Dataset content section start

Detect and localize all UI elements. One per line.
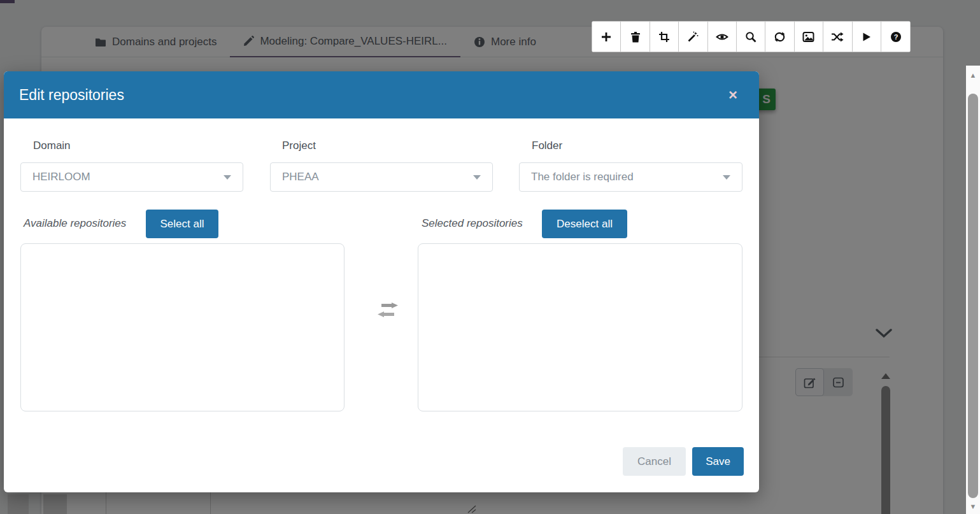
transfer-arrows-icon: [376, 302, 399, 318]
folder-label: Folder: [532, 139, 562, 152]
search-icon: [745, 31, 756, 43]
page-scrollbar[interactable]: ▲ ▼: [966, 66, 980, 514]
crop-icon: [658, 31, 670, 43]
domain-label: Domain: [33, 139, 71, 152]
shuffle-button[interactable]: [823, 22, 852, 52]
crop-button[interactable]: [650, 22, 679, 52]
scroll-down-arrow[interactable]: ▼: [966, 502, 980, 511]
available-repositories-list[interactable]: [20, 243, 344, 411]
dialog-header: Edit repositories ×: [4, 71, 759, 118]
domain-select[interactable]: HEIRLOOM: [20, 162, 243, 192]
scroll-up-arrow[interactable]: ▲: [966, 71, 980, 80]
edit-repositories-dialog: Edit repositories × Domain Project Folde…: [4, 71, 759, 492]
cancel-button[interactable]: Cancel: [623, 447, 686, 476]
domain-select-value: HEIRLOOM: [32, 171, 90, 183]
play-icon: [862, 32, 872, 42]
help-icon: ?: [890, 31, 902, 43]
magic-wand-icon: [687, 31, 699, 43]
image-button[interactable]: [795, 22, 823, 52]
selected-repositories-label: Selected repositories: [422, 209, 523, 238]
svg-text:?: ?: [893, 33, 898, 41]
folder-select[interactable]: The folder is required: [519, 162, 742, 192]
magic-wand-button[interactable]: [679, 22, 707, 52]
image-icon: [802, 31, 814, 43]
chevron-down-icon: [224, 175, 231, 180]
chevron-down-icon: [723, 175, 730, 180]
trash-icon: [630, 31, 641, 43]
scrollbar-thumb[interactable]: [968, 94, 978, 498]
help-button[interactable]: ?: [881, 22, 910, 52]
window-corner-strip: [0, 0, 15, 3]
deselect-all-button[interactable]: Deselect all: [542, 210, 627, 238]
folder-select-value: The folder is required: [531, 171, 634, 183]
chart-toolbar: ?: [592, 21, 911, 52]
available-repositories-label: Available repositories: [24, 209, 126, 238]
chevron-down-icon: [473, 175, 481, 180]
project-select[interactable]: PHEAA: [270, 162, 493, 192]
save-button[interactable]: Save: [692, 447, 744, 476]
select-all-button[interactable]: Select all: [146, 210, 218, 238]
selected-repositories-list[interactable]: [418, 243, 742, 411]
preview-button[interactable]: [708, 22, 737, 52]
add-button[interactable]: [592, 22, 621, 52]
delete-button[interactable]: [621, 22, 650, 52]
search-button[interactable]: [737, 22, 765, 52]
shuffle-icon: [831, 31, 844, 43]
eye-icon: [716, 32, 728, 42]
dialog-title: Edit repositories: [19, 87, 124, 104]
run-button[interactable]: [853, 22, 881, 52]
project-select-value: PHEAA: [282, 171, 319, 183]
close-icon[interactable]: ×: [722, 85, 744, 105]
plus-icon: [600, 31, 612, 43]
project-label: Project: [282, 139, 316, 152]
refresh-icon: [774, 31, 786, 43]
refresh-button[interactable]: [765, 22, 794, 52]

Dataset content section end

(Exercise description): What is needed is an exact copy of all the records, minus any pictures.

(Result of this exercise):
Detect and localize all UI elements. One per line.
transfer-arrows-icon: [376, 302, 399, 318]
folder-label: Folder: [532, 139, 562, 152]
search-icon: [745, 31, 756, 43]
page-scrollbar[interactable]: ▲ ▼: [966, 66, 980, 514]
crop-icon: [658, 31, 670, 43]
domain-label: Domain: [33, 139, 71, 152]
shuffle-button[interactable]: [823, 22, 852, 52]
crop-button[interactable]: [650, 22, 679, 52]
scroll-down-arrow[interactable]: ▼: [966, 502, 980, 511]
available-repositories-list[interactable]: [20, 243, 344, 411]
dialog-header: Edit repositories ×: [4, 71, 759, 118]
domain-select[interactable]: HEIRLOOM: [20, 162, 243, 192]
scroll-up-arrow[interactable]: ▲: [966, 71, 980, 80]
edit-repositories-dialog: Edit repositories × Domain Project Folde…: [4, 71, 759, 492]
cancel-button[interactable]: Cancel: [623, 447, 686, 476]
domain-select-value: HEIRLOOM: [32, 171, 90, 183]
play-icon: [862, 32, 872, 42]
help-icon: ?: [890, 31, 902, 43]
magic-wand-icon: [687, 31, 699, 43]
image-button[interactable]: [795, 22, 823, 52]
selected-repositories-label: Selected repositories: [422, 209, 523, 238]
svg-text:?: ?: [893, 33, 898, 41]
folder-select[interactable]: The folder is required: [519, 162, 742, 192]
magic-wand-button[interactable]: [679, 22, 707, 52]
image-icon: [802, 31, 814, 43]
chevron-down-icon: [224, 175, 231, 180]
chevron-down-icon: [723, 175, 730, 180]
trash-icon: [630, 31, 641, 43]
scrollbar-thumb[interactable]: [968, 94, 978, 498]
help-button[interactable]: ?: [881, 22, 910, 52]
window-corner-strip: [0, 0, 15, 3]
deselect-all-button[interactable]: Deselect all: [542, 210, 627, 238]
folder-select-value: The folder is required: [531, 171, 634, 183]
chart-toolbar: ?: [592, 21, 911, 52]
available-repositories-label: Available repositories: [24, 209, 126, 238]
chevron-down-icon: [473, 175, 481, 180]
project-select[interactable]: PHEAA: [270, 162, 493, 192]
save-button[interactable]: Save: [692, 447, 744, 476]
select-all-button[interactable]: Select all: [146, 210, 218, 238]
selected-repositories-list[interactable]: [418, 243, 742, 411]
preview-button[interactable]: [708, 22, 737, 52]
add-button[interactable]: [592, 22, 621, 52]
delete-button[interactable]: [621, 22, 650, 52]
search-button[interactable]: [737, 22, 765, 52]
shuffle-icon: [831, 31, 844, 43]
eye-icon: [716, 32, 728, 42]
dialog-title: Edit repositories: [19, 87, 124, 104]
run-button[interactable]: [853, 22, 881, 52]
project-select-value: PHEAA: [282, 171, 319, 183]
close-icon[interactable]: ×: [722, 85, 744, 105]
plus-icon: [600, 31, 612, 43]
project-label: Project: [282, 139, 316, 152]
refresh-icon: [774, 31, 786, 43]
refresh-button[interactable]: [765, 22, 794, 52]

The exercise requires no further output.